This is a genuinely interesting linguistic modeling problem. After reviewing the current data model, here are my thoughts.
The Core Problem
Each Lemma currently represents one concept anchored to an English label. "hat" and "cap" are two separate lemmas, each with one translation per language. But languages carve up semantic space differently:
English: "hat" (broad brim) vs "cap" (fitted, no brim) — distinct
Lithuanian: "skrybelė" (wide brim) vs "kepurė" (general headwear/cap) — different boundary
Chinese: "帽子" covers nearly all headwear generically
French: "chapeau" (hat, broad) vs "casquette" (baseball cap) — yet another split
The current model has no way to say "these two lemmas occupy overlapping semantic territory, and in language X they might collapse into one word."
Design Ideas
1. Synonym Clusters via Existing Relation Groups (Minimal Change)
Add a new relation_type = "synonym_cluster" to the existing LemmaRelationGroup / LemmaRelationMember system. Group "hat" and "cap" together under concept_label "headwear".
Pros: Almost no schema change. Reuses existing infrastructure and release format (lemma_relations/synonym_cluster/headwear.jsonl).
Cons: Too blunt. It says "these are related" but doesn't capture how — it doesn't tell the app what to do in Lithuanian vs Chinese. A cluster of 5 near-synonyms doesn't tell you which ones merge in which languages.
2. Per-Language Acceptable Alternatives on Translations
Add an alternatives field (JSON list) to LemmaTranslation. For "hat" in Chinese, the primary translation is "帽子", and for "cap" in Chinese, the primary translation is also "帽子" (or maybe "鸭舌帽"). The alternatives field would note that "帽子" is acceptable for both.

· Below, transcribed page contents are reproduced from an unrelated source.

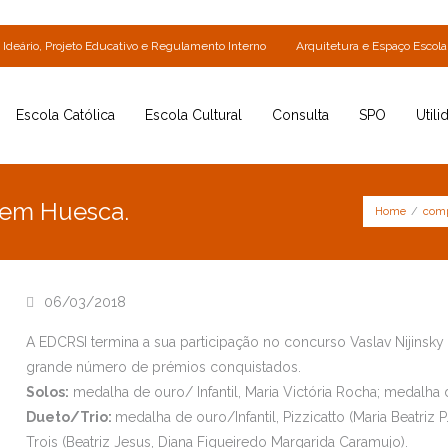
Ideário, Projeto Educativo e Regulamento Interno
Arquitetura e Espaço Escola
Escola Católica
Escola Cultural
Consulta
SPO
Utili
 em Huesca.
Home
/
comp
06/03/2018
A EDCRSI termina a sua participação no concurso Vaslav Nijinsk
grande número de prémios conquistados.
Solos:
medalha de ouro/ Infantil, Maria Victória Rocha; medalha
Dueto/Trio:
medalha de ouro/Infantil, Pizzicatto (Maria Beatriz P
Trois (Beatriz Jesus, Diana Figueiredo Margarida Caramujo).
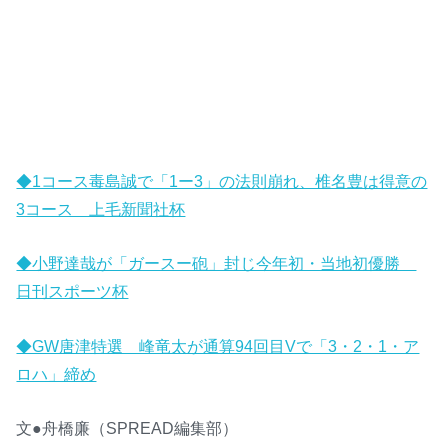
◆1コース毒島誠で「1ー3」の法則崩れ、椎名豊は得意の
3コース 上毛新聞社杯
◆小野達哉が「ガースー砲」封じ今年初・当地初優勝
日刊スポーツ杯
◆GW唐津特選 峰竜太が通算94回目Vで「3・2・1・ア
ロハ」締め
文●舟橋廉（SPREAD編集部）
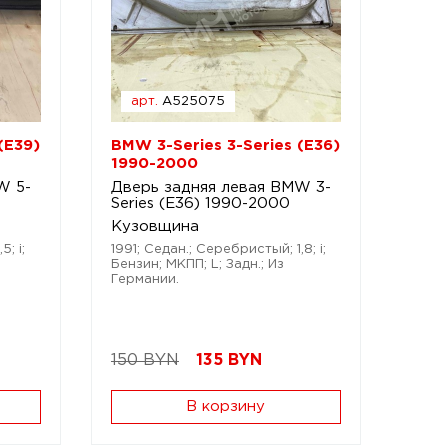
арт.
A525075
(E39)
BMW 3-Series 3-Series (E36)
1990-2000
W 5-
Дверь задняя левая BMW 3-
Series (E36) 1990-2000
Кузовщина
; i;
1991; Седан.; Серебристый; 1,8; i;
Бензин; МКПП; L; Задн.; Из
Германии.
150 BYN
135
BYN
В корзину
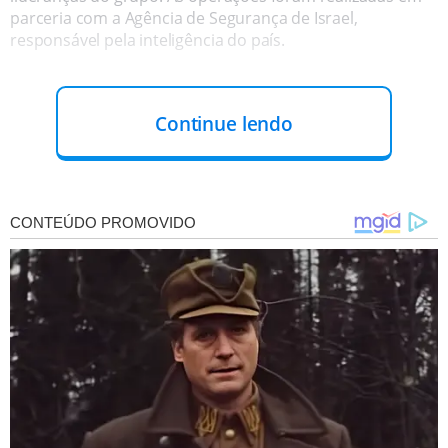
parceria com a Agência de Segurança de Israel,
responsável pela inteligência do país.
Continue lendo
O gabinete de Benjamin Netanyahu afirmou que os
ataques foram ordenados após o Hamas recusar a
libertação de reféns
e rejeitar propostas. Testemunhas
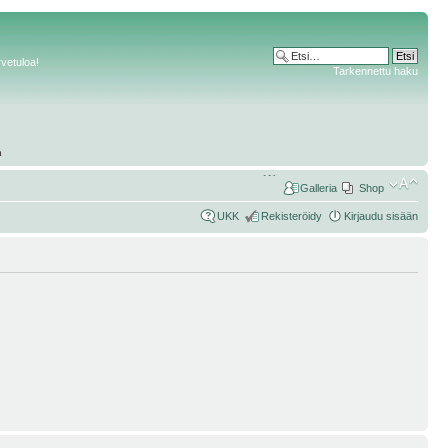
rvetuloa!
Tarkennettu haku
Galleria
Shop
UKK
Rekisteröidy
Kirjaudu sisään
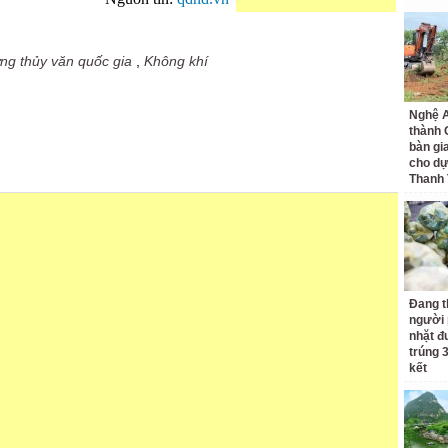
ng thủy văn quốc gia
,
Không khí
Nghệ A
thành
bàn gi
cho dự
Thanh
Đang t
người 
nhặt đ
trúng 
kết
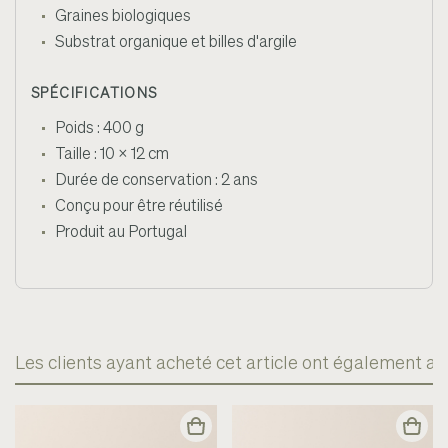
Graines biologiques
Substrat organique et billes d'argile
SPÉCIFICATIONS
Poids : 400 g
Taille : 10 x 12 cm
Durée de conservation : 2 ans
Conçu pour être réutilisé
Produit au Portugal
Les clients ayant acheté cet article ont également ac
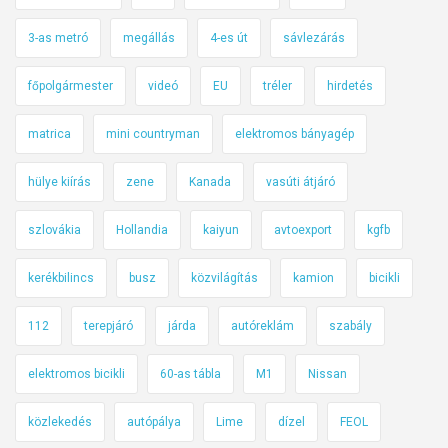
3-as metró
megállás
4-es út
sávlezárás
főpolgármester
videó
EU
tréler
hirdetés
matrica
mini countryman
elektromos bányagép
hülye kiírás
zene
Kanada
vasúti átjáró
szlovákia
Hollandia
kaiyun
avtoexport
kgfb
kerékbilincs
busz
közvilágítás
kamion
bicikli
112
terepjáró
járda
autóreklám
szabály
elektromos bicikli
60-as tábla
M1
Nissan
közlekedés
autópálya
Lime
dízel
FEOL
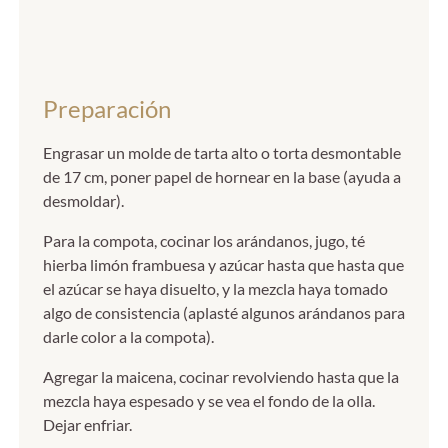
Preparación
Engrasar un molde de tarta alto o torta desmontable
de 17 cm, poner papel de hornear en la base (ayuda a
desmoldar).
Para la compota, cocinar los arándanos, jugo, té
hierba limón frambuesa y azúcar hasta que hasta que
el azúcar se haya disuelto, y la mezcla haya tomado
algo de consistencia (aplasté algunos arándanos para
darle color a la compota).
Agregar la maicena, cocinar revolviendo hasta que la
mezcla haya espesado y se vea el fondo de la olla.
Dejar enfriar.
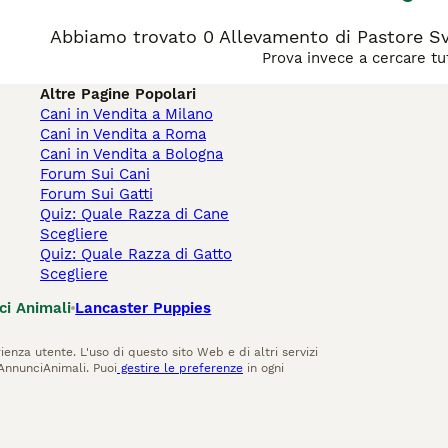
Abbiamo trovato 0 Allevamento di Pastore Svi
Prova invece a cercare tut
Altre Pagine Popolari
Cani in Vendita a Milano
Cani in Vendita a Roma
Cani in Vendita a Bologna
Forum Sui Cani
Forum Sui Gatti
Quiz: Quale Razza di Cane
Scegliere
Quiz: Quale Razza di Gatto
Scegliere
ci Animali
Lancaster Puppies
ienza utente. L'uso di questo sito Web e di altri servizi
AnnunciAnimali. Puoi
gestire le preferenze
in ogni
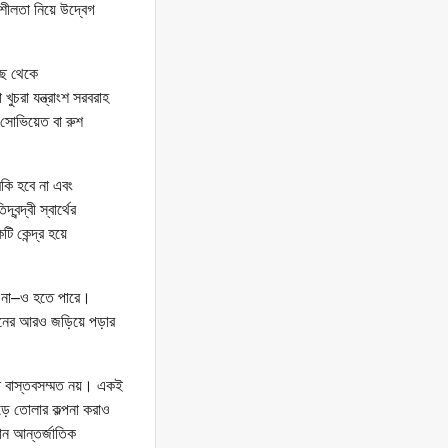
শীলতা নিয়ে উদ্বেগ
াছ থেকে
 খুচরা যন্ত্রাংশ সরবরাহ
সোভিয়েত বা রুশ
কি হবে না এবং
্দ্বী স্বার্থের
 কেন্দ্র হয়ে
মত না–ও হতে পারে।
নের আরও জড়িয়ে পড়ার
ষে বাস্তবসম্মত নয়। একই
ড়ে তোলার কল্পনা করাও
তান আন্তর্জাতিক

More concretely, a new table like:
TranslationAlternative:
lemma_id → FK to Lemma
language_code → str
alternative_text → str (the acceptable alternative translation)
source_lemma_id → FK to Lemma (which lemma "owns" this word natively)
notes → str (why it's acceptable)
So for "hat" (N09_X) in Chinese, you'd have: primary = "帽子", no alternatives needed (it's the generic). For "cap" (N09_Y) in Chinese, primary = "鸭舌帽", alternative = "帽子" (source: hat's lemma).
Pros: Directly solves the Trakaido use case — the app knows which answers to accept. Per-language granularity. Works well for quiz/testing scenarios.
Cons: Doesn't capture the why — it's a flat list of "also accept this." Maintenance burden grows combinatorially. Doesn't help with teaching (explaining the distinction to learners).
3. Semantic Overlap Groups with Language-Specific Merge Flags
A hybrid: create synonym clusters (idea 1), but annotate per language whether the cluster's members are distinct or merged in that language.
SynonymCluster:
id, concept_label ("headwear")
SynonymClusterMember:
cluster_id, lemma_id
SynonymClusterLanguageInfo:
cluster_id
language_code
merge_type → "distinct" | "merged" | "partial"
dominant_lemma_id → if merged, which lemma's translation covers the group
notes → free text ("kepurė covers both unless brimmed")
For the headwear cluster in Chinese: merge_type = "merged", dominant_lemma_id = hat (because 帽子 covers everything). In English: merge_type = "distinct". In Lithuanian: merge_type = "partial" with a note.
Pros: Captures the actual linguistic reality. The app can use merge_type to decide behavior (skip testing distinctions in languages where they're merged, accept either answer for "partial"). Useful for pedagogy — you can teach learners "in Chinese, there's one word for all of these."
Cons: More complex schema. "partial" is vague and needs the notes field to be useful. Requires human curation per language per cluster.
4. Concept Hierarchy with Language-Specific Lexicalization Levels
Model a hypernym/hyponym tree:
headwear
├── hat (brimmed headwear)
│ ├── sun hat
│ └── top hat
├── cap (fitted, no brim)
│ ├── baseball cap
│ └── beanie
└── helmet
Then annotate per language which level has a common word. Chinese lexicalizes at "headwear" level (帽子). English lexicalizes at "hat"/"cap" level. Lithuanian has its own split point.
Pros: Linguistically the most accurate model. Powerful for curriculum design — teach the generic word first, then the specific ones at higher difficulty. Naturally handles the "how many words does this language need for this concept space" question.
Cons: Most complex to build and maintain. Over-engineered for many cases (do you really need a tree for "big" vs "large"?). The hierarchy itself may be English-biased — who says "headwear" is the natural top node?
5. Pragmatic Recommendation: Cluster + Alternatives (Ideas 1+2 Combined)
My actual recommendation is to combine the simplest version of two ideas:
A) Synonym clusters using the existing relation group system (relation_type = "synonym_cluster"). This groups related lemmas and is cheap to implement. It lives in lemma_relations/synonym_cluster/ in the release format.
B) Acceptable alternatives as a lightweight annotation on LemmaTranslation (a JSON field or a small sibling table). This gives the app the per-language "accept this answer too" data it needs.
The cluster provides the human/editorial grouping for curation. The alternatives provide the app-facing behavior. They're populated semi-independently — you might have a cluster of 4 words but only 2 of them share a translation in Lithuanian.